Imagine a white robed angel whose face is delicately hidden by a veil, held in place by a jeweled crown, walking into your families Christmas gift exchange. The glow of the candles on the tree enshroud his form with a beautiful orange glow, as he enters and hands out presents from the basket held by his child helpers. A bit different from a traditional American Santa stories, this Swiss traditional story of the Christkindli is a well-known tradition in Switzerland. Most Swiss children eagerly await the arrival of the Christ Child in his reindeer drawn sleigh to come bearing gifts for everyone.
For the week preceding Christmas, kids in Switzerland dress up and visit others bearing small gifts. Bell ringing competitions between villages to call people to midnight mass have become common traditions, as have the gathering after the service for families to share giant homemade donuts (ringli) and hot chocolate.
Because Switzerland's traditions stem mainly from 4 different cultures, Switzerland offers a wide variety of traditions and celebrations at Christmas time.
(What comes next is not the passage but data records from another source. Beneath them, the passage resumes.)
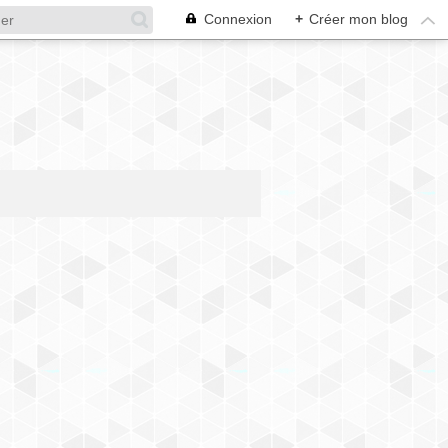
Connexion
+
Créer mon blog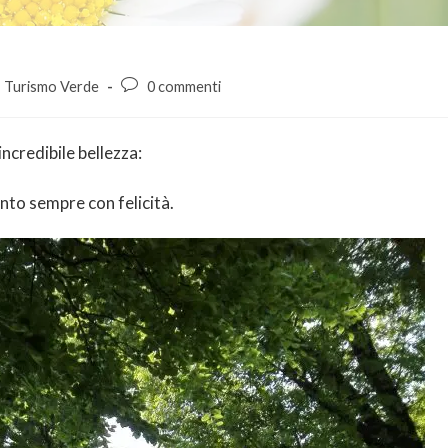
Turismo Verde
0 commenti
incredibile bellezza:
nto sempre con felicità.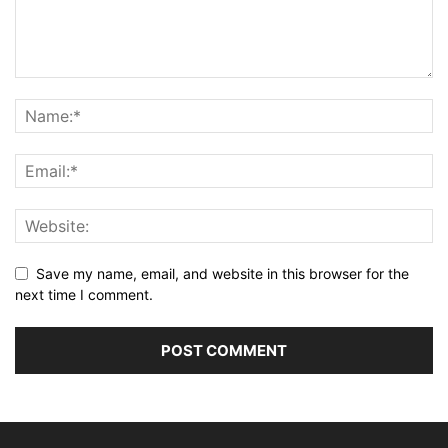
Save my name, email, and website in this browser for the
next time I comment.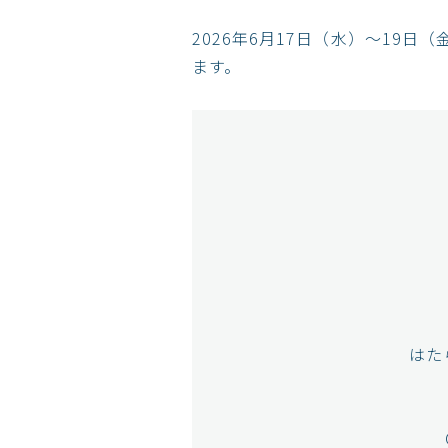
2026年6月17日（水）～19日
ます。
はた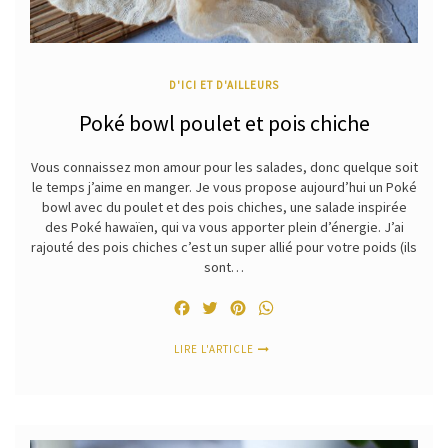
D'ICI ET D'AILLEURS
Poké bowl poulet et pois chiche
Vous connaissez mon amour pour les salades, donc quelque soit
le temps j’aime en manger. Je vous propose aujourd’hui un Poké
bowl avec du poulet et des pois chiches, une salade inspirée
des Poké hawaïen, qui va vous apporter plein d’énergie. J’ai
rajouté des pois chiches c’est un super allié pour votre poids (ils
sont…
Facebook
Twitter
Pinterest
WhatsApp
LIRE L'ARTICLE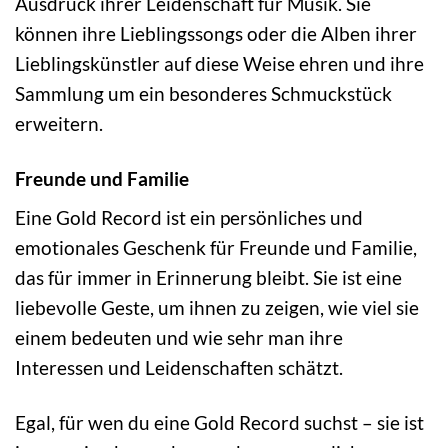
Ausdruck ihrer Leidenschaft für Musik. Sie
können ihre Lieblingssongs oder die Alben ihrer
Lieblingskünstler auf diese Weise ehren und ihre
Sammlung um ein besonderes Schmuckstück
erweitern.
Freunde und Familie
Eine Gold Record ist ein persönliches und
emotionales Geschenk für Freunde und Familie,
das für immer in Erinnerung bleibt. Sie ist eine
liebevolle Geste, um ihnen zu zeigen, wie viel sie
einem bedeuten und wie sehr man ihre
Interessen und Leidenschaften schätzt.
Egal, für wen du eine Gold Record suchst – sie ist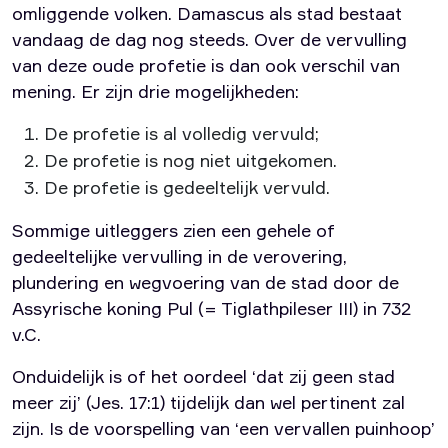
omliggende volken. Damascus als stad bestaat
vandaag de dag nog steeds. Over de vervulling
van deze oude profetie is dan ook verschil van
mening. Er zijn drie mogelijkheden:
De profetie is al volledig vervuld;
De profetie is nog niet uitgekomen.
De profetie is gedeeltelijk vervuld.
Sommige uitleggers zien een gehele of
gedeeltelijke vervulling in de verovering,
plundering en wegvoering van de stad door de
Assyrische koning Pul (= Tiglathpileser III) in 732
v.C.
Onduidelijk is of het oordeel ‘dat zij geen stad
meer zij’ (Jes. 17:1) tijdelijk dan wel pertinent zal
zijn. Is de voorspelling van ‘een vervallen puinhoop’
Aside from native Swiss influences, Swiss Christmas times are also influenced by German, Italian, and French customs and traditions. Gifts are given by some on Christmas Eve, and by others on New Year's Day. Though many celebrate gifts brought by Christkindli, others believe the generous spirits of St. Nicholas or Father Christmas and his wife Lucy to be responsible for the gifts. The manger scene still holds significant symbolism and importance in heralding the arrival of Christ, but the Christmas tree is also an icon. Carols are sung by Sternsingers dressed as the Three Kings in 4 languages. It seems that Switzerland has remained neutral even in holiday spirit.